## Problem statement
Repeat the data word for word, excluding every picture.

[Records excerpted from a collection]
- Opening Delimiter -

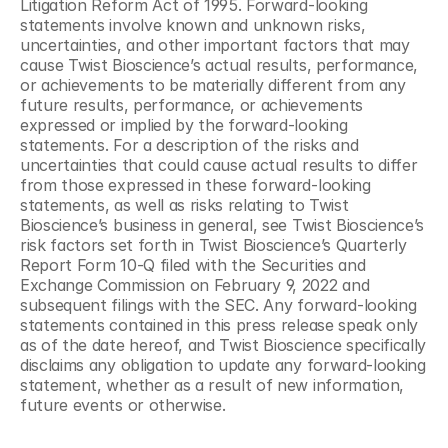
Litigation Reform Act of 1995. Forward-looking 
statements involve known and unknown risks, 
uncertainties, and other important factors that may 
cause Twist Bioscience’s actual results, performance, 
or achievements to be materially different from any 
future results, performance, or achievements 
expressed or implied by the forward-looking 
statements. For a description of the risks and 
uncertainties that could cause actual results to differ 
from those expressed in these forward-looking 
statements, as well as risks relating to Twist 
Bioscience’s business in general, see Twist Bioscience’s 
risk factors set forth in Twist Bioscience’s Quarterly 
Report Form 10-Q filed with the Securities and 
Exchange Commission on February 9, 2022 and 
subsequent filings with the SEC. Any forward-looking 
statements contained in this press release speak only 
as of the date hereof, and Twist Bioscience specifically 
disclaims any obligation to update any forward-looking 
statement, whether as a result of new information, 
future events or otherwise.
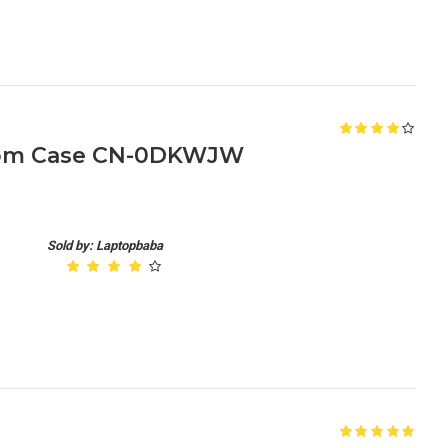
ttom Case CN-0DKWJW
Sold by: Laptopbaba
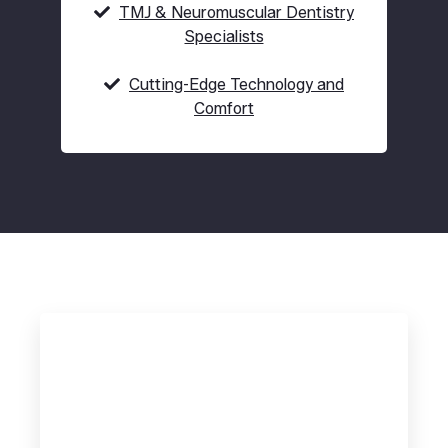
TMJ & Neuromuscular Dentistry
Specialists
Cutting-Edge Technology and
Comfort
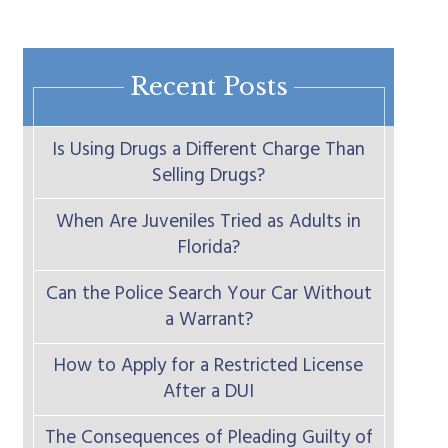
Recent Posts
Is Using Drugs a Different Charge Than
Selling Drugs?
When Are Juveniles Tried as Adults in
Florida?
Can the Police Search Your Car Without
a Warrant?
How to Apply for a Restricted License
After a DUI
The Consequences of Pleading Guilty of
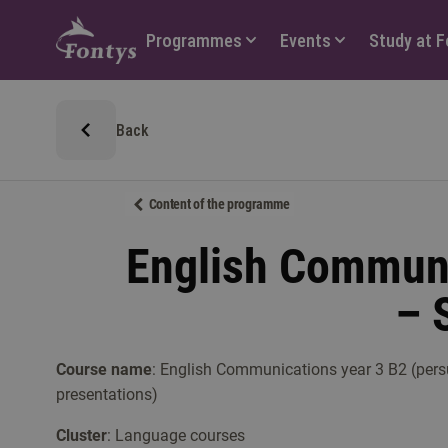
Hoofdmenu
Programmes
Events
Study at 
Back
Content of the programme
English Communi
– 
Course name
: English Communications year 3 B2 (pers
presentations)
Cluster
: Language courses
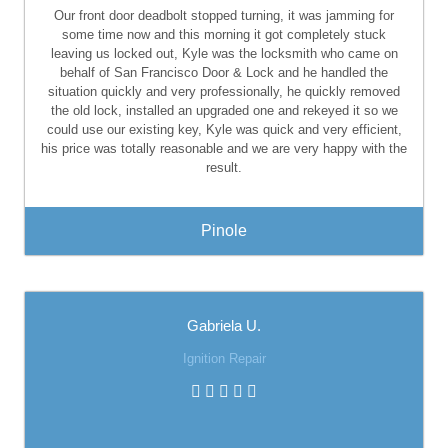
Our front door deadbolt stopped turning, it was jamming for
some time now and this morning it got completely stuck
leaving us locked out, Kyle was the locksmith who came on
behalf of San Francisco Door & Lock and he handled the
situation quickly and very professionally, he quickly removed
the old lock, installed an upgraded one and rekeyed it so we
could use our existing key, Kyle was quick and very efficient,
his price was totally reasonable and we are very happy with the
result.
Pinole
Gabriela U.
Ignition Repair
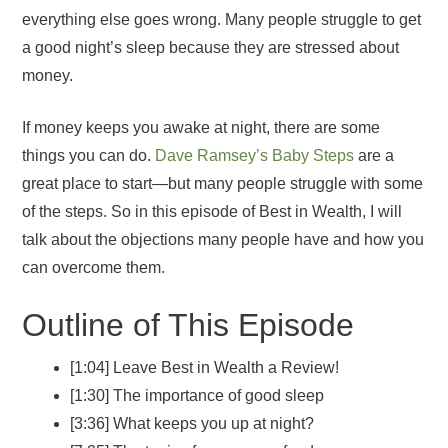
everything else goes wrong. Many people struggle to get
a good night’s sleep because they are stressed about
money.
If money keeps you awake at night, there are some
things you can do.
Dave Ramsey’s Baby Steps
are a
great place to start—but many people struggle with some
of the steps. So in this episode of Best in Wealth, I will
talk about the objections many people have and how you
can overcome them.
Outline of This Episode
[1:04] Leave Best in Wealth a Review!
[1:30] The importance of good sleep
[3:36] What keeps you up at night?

- Closing Delimiter -

## Task output
Litigation Reform Act of 1995. Forward-looking 
statements involve known and unknown risks, 
uncertainties, and other important factors that may 
cause Twist Bioscience’s actual results, performance, 
or achievements to be materially different from any 
future results, performance, or achievements 
expressed or implied by the forward-looking 
statements. For a description of the risks and 
uncertainties that could cause actual results to differ 
from those expressed in these forward-looking 
statements, as well as risks relating to Twist 
Bioscience’s business in general, see Twist Bioscience’s 
risk factors set forth in Twist Bioscience’s Quarterly 
Report Form 10-Q filed with the Securities and 
Exchange Commission on February 9, 2022 and 
subsequent filings with the SEC. Any forward-looking 
statements contained in this press release speak only 
as of the date hereof, and Twist Bioscience specifically 
disclaims any obligation to update any forward-looking 
statement, whether as a result of new information, 
future events or otherwise.
ttom Case CN-0DKWJW
Sold by: Laptopbaba
TMJ & Neuromuscular Dentistry
Specialists
Cutting-Edge Technology and
Comfort
Recent Posts
Is Using Drugs a Different Charge Than
Selling Drugs?
When Are Juveniles Tried as Adults in
Florida?
Can the Police Search Your Car Without
a Warrant?
How to Apply for a Restricted License
After a DUI
The Consequences of Pleading Guilty of
Hoofdmenu
Programmes
Events
Study at 
Back
Content of the programme
English Communi
– 
Course name
: English Communications year 3 B2 (pers
presentations)
Cluster
: Language courses
Our front door deadbolt stopped turning, it was jamming for
some time now and this morning it got completely stuck
leaving us locked out, Kyle was the locksmith who came on
behalf of San Francisco Door & Lock and he handled the
situation quickly and very professionally, he quickly removed
the old lock, installed an upgraded one and rekeyed it so we
could use our existing key, Kyle was quick and very efficient,
his price was totally reasonable and we are very happy with the
result.
Pinole
Gabriela U.
Ignition Repair
everything else goes wrong. Many people struggle to get
a good night’s sleep because they are stressed about
money.
If money keeps you awake at night, there are some
things you can do.
Dave Ramsey’s Baby Steps
are a
great place to start—but many people struggle with some
of the steps. So in this episode of Best in Wealth, I will
talk about the objections many people have and how you
can overcome them.
Outline of This Episode
[1:04] Leave Best in Wealth a Review!
[1:30] The importance of good sleep
[3:36] What keeps you up at night?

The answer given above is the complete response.